(Items from a data source)
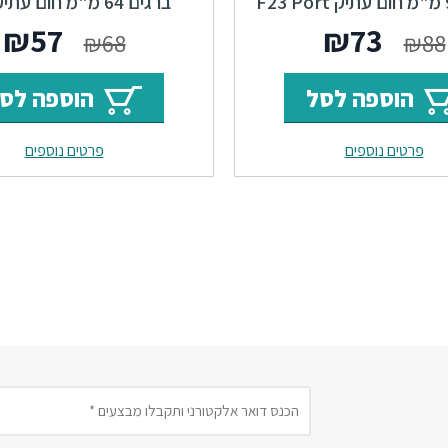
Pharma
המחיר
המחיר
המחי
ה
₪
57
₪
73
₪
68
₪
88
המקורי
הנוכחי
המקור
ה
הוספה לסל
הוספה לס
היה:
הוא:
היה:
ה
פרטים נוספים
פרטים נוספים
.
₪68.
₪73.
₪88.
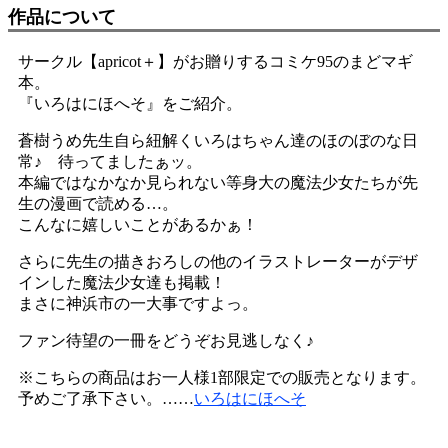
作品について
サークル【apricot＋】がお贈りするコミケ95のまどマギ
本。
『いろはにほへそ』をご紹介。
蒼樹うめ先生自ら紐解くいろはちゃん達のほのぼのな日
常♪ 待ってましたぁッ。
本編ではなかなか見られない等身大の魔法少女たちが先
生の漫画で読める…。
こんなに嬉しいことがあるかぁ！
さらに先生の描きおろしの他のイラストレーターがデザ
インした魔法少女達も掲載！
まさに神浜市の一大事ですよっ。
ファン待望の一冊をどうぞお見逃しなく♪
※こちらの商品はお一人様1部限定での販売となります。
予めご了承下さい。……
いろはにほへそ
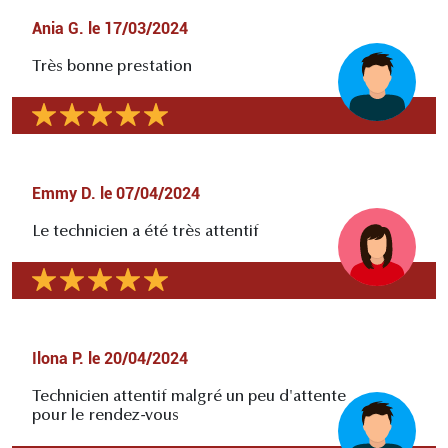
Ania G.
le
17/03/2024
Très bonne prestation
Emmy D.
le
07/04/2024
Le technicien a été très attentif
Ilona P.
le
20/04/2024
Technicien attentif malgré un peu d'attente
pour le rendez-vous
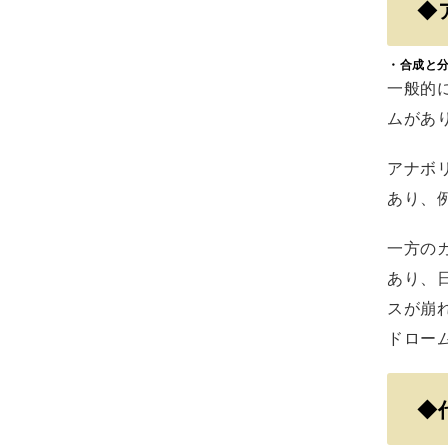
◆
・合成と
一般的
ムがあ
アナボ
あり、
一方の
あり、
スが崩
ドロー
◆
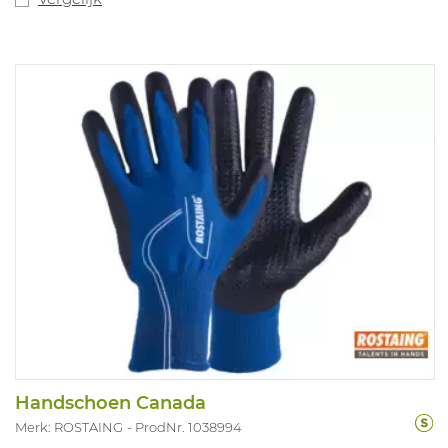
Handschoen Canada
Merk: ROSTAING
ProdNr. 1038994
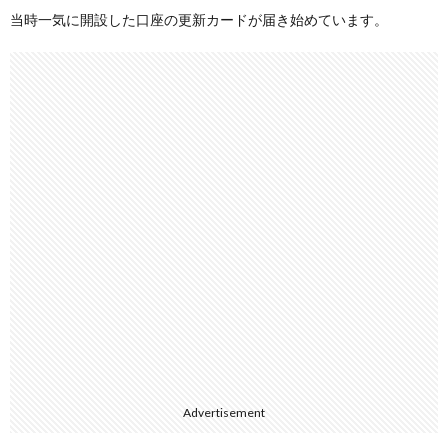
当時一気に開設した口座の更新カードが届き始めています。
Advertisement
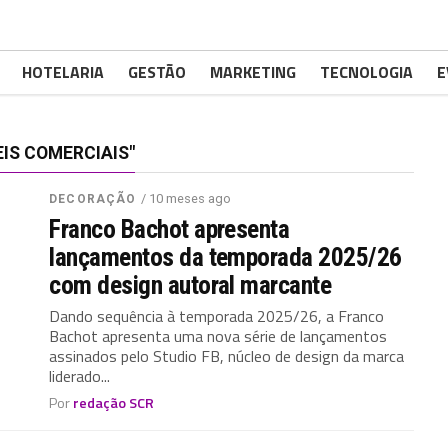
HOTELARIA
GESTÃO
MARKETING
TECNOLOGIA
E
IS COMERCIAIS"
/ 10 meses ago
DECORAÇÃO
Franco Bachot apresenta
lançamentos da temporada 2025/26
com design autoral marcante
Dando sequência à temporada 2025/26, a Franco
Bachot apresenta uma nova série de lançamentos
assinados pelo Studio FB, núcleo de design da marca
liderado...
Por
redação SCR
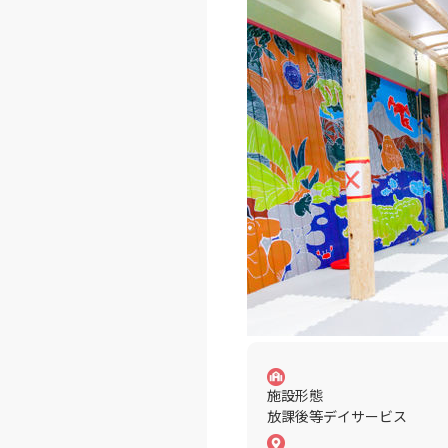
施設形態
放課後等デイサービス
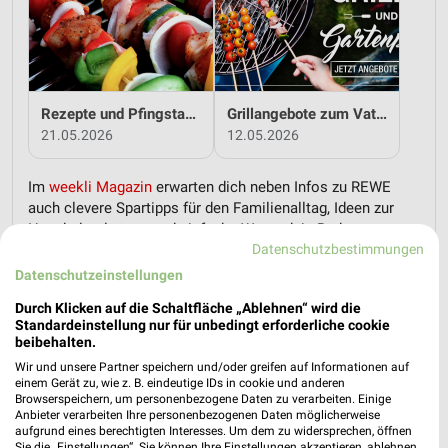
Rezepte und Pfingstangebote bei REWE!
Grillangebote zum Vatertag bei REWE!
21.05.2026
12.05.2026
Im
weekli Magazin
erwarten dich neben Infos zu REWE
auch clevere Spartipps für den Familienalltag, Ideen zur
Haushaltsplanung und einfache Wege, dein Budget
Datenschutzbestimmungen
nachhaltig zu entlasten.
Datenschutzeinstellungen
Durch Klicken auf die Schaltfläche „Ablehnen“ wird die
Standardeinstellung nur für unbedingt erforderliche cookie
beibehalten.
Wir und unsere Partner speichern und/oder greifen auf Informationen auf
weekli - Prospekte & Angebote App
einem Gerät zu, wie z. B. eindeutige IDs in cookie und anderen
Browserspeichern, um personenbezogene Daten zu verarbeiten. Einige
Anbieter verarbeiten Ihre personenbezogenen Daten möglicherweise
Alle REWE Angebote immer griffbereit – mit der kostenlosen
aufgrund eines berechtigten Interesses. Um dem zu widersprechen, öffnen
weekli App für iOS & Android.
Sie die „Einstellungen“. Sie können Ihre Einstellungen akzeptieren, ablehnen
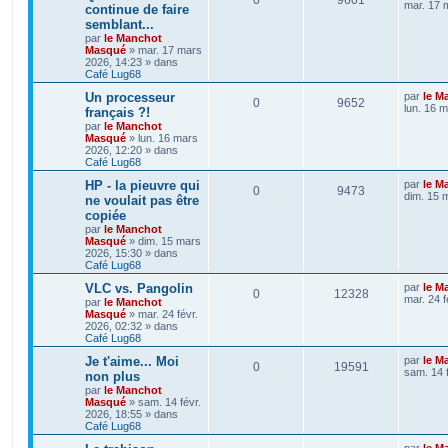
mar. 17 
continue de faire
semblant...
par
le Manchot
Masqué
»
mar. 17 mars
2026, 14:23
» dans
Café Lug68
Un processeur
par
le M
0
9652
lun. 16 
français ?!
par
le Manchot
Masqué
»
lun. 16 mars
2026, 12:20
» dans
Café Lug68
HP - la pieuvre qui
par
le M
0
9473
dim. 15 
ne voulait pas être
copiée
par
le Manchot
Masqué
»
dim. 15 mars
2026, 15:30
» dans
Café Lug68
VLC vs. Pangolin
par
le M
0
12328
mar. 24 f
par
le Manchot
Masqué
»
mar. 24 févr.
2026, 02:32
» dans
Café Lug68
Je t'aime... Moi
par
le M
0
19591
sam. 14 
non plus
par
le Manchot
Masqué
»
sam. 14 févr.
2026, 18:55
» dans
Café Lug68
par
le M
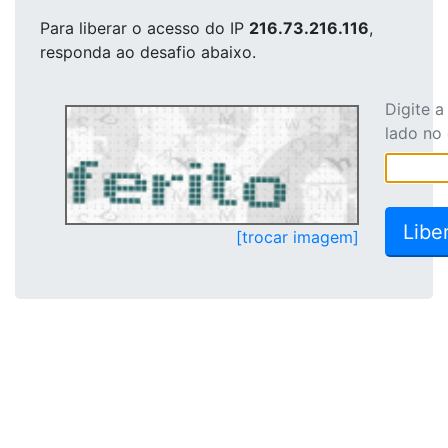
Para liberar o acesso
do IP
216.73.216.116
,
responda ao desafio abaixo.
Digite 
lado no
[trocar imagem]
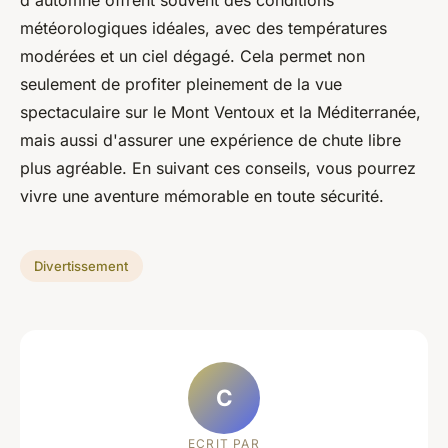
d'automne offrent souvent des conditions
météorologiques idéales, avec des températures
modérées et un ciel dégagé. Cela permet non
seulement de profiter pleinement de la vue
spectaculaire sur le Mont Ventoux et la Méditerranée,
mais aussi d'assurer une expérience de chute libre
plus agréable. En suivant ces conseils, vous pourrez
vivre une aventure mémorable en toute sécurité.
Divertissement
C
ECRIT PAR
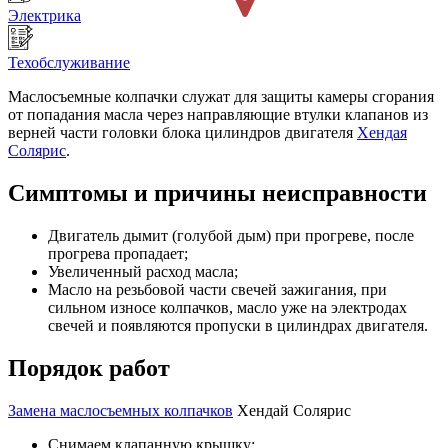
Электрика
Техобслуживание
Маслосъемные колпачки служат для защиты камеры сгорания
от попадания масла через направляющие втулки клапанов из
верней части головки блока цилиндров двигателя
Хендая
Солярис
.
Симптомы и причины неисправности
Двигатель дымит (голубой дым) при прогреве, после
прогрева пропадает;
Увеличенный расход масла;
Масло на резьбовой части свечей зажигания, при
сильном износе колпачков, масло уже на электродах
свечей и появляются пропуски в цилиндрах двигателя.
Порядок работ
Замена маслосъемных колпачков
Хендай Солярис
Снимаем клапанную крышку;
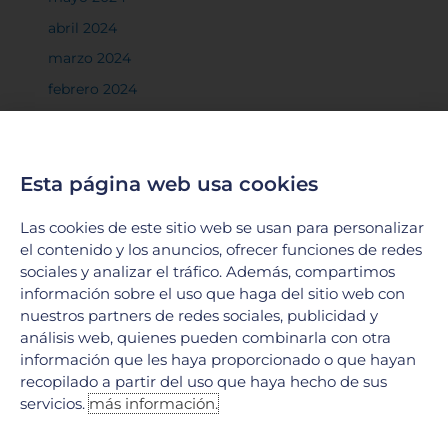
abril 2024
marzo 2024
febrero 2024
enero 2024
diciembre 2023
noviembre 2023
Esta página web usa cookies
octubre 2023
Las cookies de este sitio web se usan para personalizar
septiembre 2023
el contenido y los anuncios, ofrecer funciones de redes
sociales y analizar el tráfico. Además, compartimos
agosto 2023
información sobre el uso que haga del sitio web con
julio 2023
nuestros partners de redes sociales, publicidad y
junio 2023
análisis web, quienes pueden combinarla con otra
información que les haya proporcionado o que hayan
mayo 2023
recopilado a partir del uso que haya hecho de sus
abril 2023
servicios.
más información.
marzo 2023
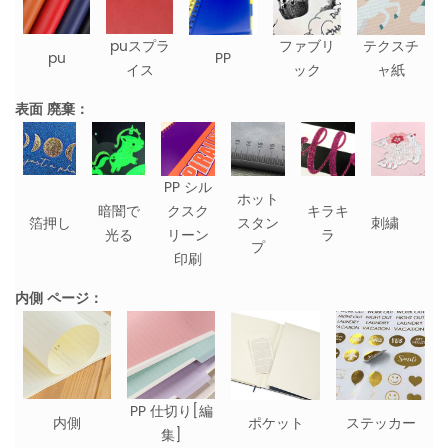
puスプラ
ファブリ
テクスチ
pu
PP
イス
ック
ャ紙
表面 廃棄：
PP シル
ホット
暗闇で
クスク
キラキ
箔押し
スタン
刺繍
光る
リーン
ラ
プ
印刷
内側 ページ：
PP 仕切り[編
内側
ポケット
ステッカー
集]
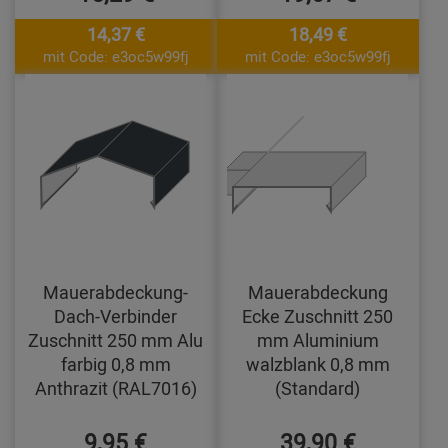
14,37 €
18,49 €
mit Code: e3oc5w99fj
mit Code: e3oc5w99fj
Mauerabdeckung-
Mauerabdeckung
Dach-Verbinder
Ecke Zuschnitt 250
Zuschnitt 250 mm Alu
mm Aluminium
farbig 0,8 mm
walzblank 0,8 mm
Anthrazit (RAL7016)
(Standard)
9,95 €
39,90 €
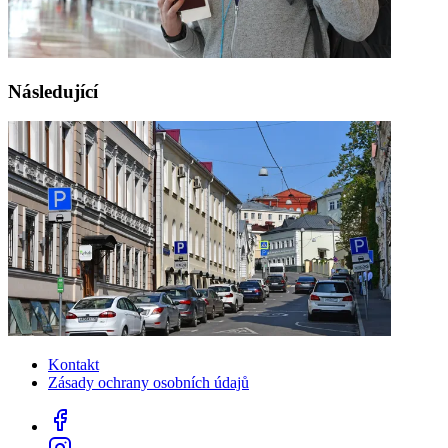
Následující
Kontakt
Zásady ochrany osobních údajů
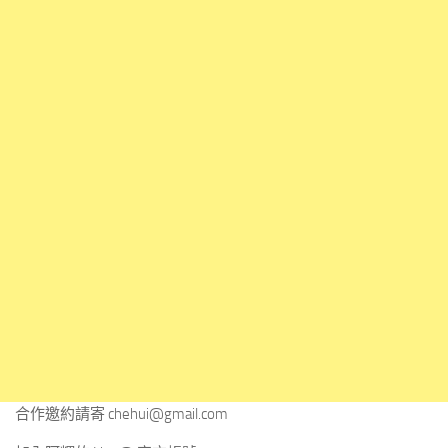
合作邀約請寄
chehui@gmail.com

### Directions
Whenever a line above has the word "attentif" in it, copy that line.

### Result
Le technicien a été très attentif
Technicien attentif malgré un peu d'attente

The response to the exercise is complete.